A C&M Software e a Sinqia são reconhecidas como Provedores de Serviços de Tecnologia da Informação (PSTI), responsáveis por intermediar a comunicação entre instituições financeiras e o Banco Central. De acordo com Nathália Carmo, sócia da consultoria IAM Brasil, a dependência excessiva em intermediários cria um ponto único de falha, tornando-os alvos atrativos para ataques cibernéticos.
Nathália enfatizou que os hackers exploraram a familiaridade das empresas com os sistemas bancários para realizar transações com barreiras mínimas. Ela também ressaltou a necessidade urgente de um monitoramento mais rigoroso sobre esses intermediários, já que é sua responsabilidade garantir a segurança das infraestruturas utilizadas.
Regulamentação Acelerada após as Invasões
Diante desse cenário alarmante, o Banco Central decidiu antecipar o prazo para que todas as instituições de pagamento obtenham autorização formal para operar. Em vez do prazo original de dezembro de 2029, agora será necessário regularizar até maio de 2026.

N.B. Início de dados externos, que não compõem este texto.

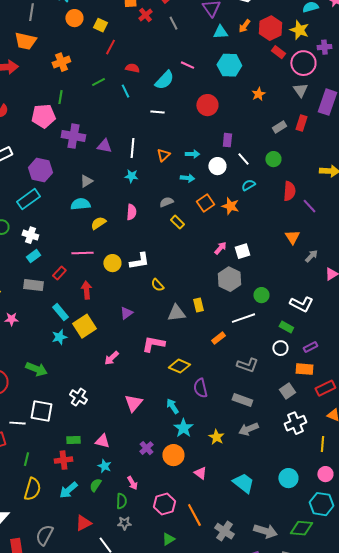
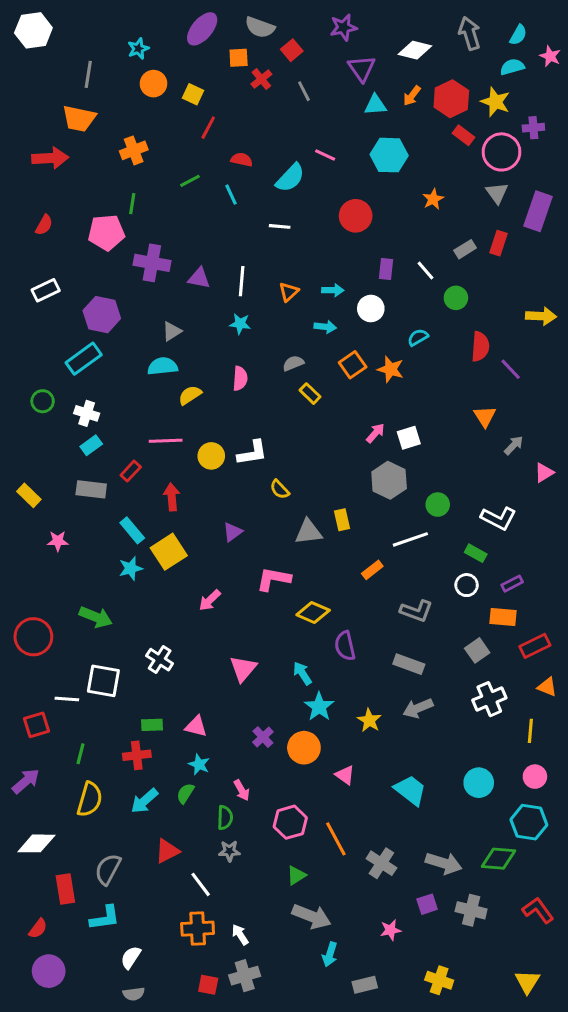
white line: (243, 159) -> (426, 271), moved

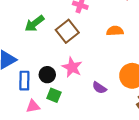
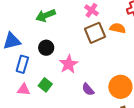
brown square: (67, 31) -> (95, 33), moved
orange semicircle: (115, 31) -> (118, 28), moved
black circle: (47, 75) -> (46, 48), moved

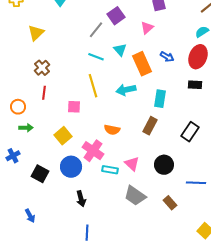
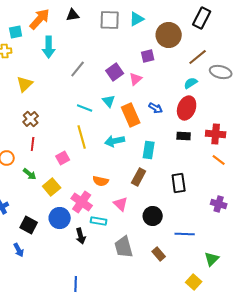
purple square: (116, 16) -> (115, 72), moved
gray line: (96, 30) -> (78, 69), moved
pink square: (74, 107) -> (63, 158), turned -32
green arrow: (26, 128) -> (30, 174), moved, turned 40
black rectangle: (190, 132) -> (179, 183), turned -42
pink triangle: (132, 164) -> (121, 204), moved
gray trapezoid: (135, 196) -> (124, 247), turned 40
black arrow: (81, 199) -> (81, 236), moved
blue arrow: (30, 216) -> (19, 250), moved

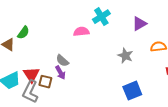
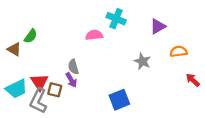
cyan cross: (101, 17) -> (116, 19), turned -36
gray semicircle: (62, 61) -> (73, 67), turned 32
blue square: (132, 91) -> (119, 100), moved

Atualmente, das 936 entidades participantes do sistema PIX, 78 ainda operam sem autorização expressa do Banco Central. A medida visa reforçar o controle sobre os padrões de segurança dessas empresas e assegurar que apenas as instituições aptas mantenham suas operações no sistema financeiro nacional.
Abdul Assal, diretor de desenvolvimento da fintech Galileo, comentou que as instituições autorizadas estarão sob vigilância constante do Banco Central e, consequentemente, terão obrigações adicionais que contribuirão para melhorar suas políticas de segurança e prevenção à lavagem de dinheiro.
Com o precedente estabelecido pelos incidentes envolvendo C&M Software e Sinqia, o Banco Central busca separar as instituições que atendem aos padrões exigidos daquelas que não possuem condições adequadas para operar no sistema financeiro.
Propostas para Aumentar a Segurança Financeira
Além das novas exigências regulatórias, especialistas defendem a implementação de filtros mais robustos para detectar movimentações suspeitas. Rocelo Lopes, CEO da SmartPay, sugeriu que o uso intensivo de inteligência artificial poderia permitir aos bancos investigar antecedentes dos titulares das contas antes de aprovar transações.
Lopes argumentou que estabelecer políticas rigorosas para identificar potenciais fraudes é essencial para fortalecer o sistema financeiro centralizado. Apesar do setor financeiro ser considerado um dos mais protegidos atualmente, Geraldo Guazzelli, diretor-geral da Netscout, alertou sobre a necessidade crescente de maturidade diante do aumento do número de instituições financeiras operando no Brasil.
Ele destacou que a maior vulnerabilidade reside no uso indevido de credenciais legítimas obtidas por meio de roubo ou compra. Para Guazzelli, garantir segurança vai além da proteção das credenciais; é fundamental encontrar uma combinação eficaz entre múltiplos fatores para prevenir ataques cibernéticos bem-sucedidos.